PyPI version Downloads GitHub stars Python 3.9-3.13 License

TraceML is a lightweight runtime observability tool for distributed PyTorch training.
It makes training behavior visible while it runs using semantic, step-level signals that are typically missing from infrastructure metrics and too expensive to keep enabled with full profilers.

Status: Alpha
Current focus: single-node DDP stability, signal accuracy, and overhead optimization (Python/GIL behavior, communication paths, synchronization strategy, and UI/collector performance).
Multi-node distributed training (DDP/FSDP) is planned.


Why TraceML

Training deep learning models often becomes a black box once you scale beyond toy workloads.

Common pain points:

  • Slow / unstable steps without knowing whether the bottleneck is dataloader, compute, communication, or optimizer
  • CUDA OOM errors with limited attribution to the responsible layer
  • Layer-level opacity: unclear memory and compute hotspots
  • Heavy profilers that are too intrusive to keep enabled during real training

TraceML is designed to be always-on, giving you actionable attribution during long-running jobs.


What TraceML Shows (Core Signals)

TraceML focuses on the signals you actually debug with:

Step-aware signals (synchronized across ranks)

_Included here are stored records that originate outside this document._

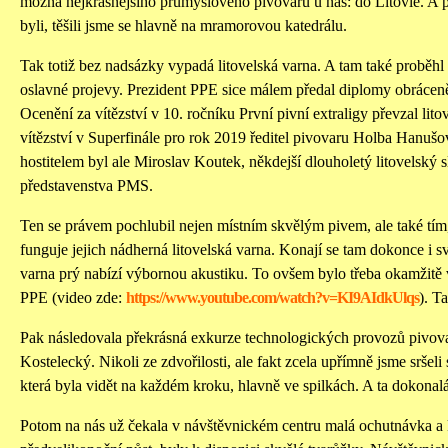
možná nejkrásnějšího průmyslového pivovaru u nás: do Litovle. A p
byli, těšili jsme se hlavně na mramorovou katedrálu.
Tak totiž bez nadsázky vypadá litovelská varna. A tam také proběhl 
oslavné projevy. Prezident PPE sice málem předal diplomy obrácen
Ocenění za vítězství v 10. ročníku První pivní extraligy převzal lit
vítězství v Superfinále pro rok 2019 ředitel pivovaru Holba Hanuš
hostitelem byl ale Miroslav Koutek, někdejší dlouholetý litovelský 
představenstva PMS.
Ten se právem pochlubil nejen místním skvělým pivem, ale také tí
funguje jejich nádherná litovelská varna. Konají se tam dokonce i s
varna prý nabízí výbornou akustiku. To ovšem bylo třeba okamžitě v
PPE (video zde:
https://www.youtube.com/watch?v=KI9AIdkUlqs
). T
Pak následovala překrásná exkurze technologických provozů pivova
Kostelecký. Nikoli ze zdvořilosti, ale fakt zcela upřímně jsme sršeli
která byla vidět na každém kroku, hlavně ve spilkách. A ta dokonalá
Potom na nás už čekala v návštěvnickém centru malá ochutnávka a ko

For each training step (in single-node DDP):

  • Dataloader fetch time
  • Training step time (GPU-aware via CUDA events)
  • Step GPU memory (allocated + peak)

Across ranks, TraceML reports:

  • Median rank (typical behavior)
  • Worst rank (straggler / bottleneck)

This makes it easy to catch cases like “8 GPUs slower than 1” as it happens, and understand whether you’re bottlenecked by input pipeline, compute, or rank-level stragglers.

Failure attribution

  • OOM attribution (Deep-Dive mode): surface the layer most likely responsible during forward/backward

What TraceML Is Not

TraceML is not an auto-tuner or a profiler replacement.

  • It does not automatically optimize your batch size
  • It does not always “find a problem”
  • It does not replace Nsight or PyTorch Profiler

Instead, TraceML answers a more basic question:

“Which part of my training step is responsible for what I’m seeing — or is everything behaving normally?”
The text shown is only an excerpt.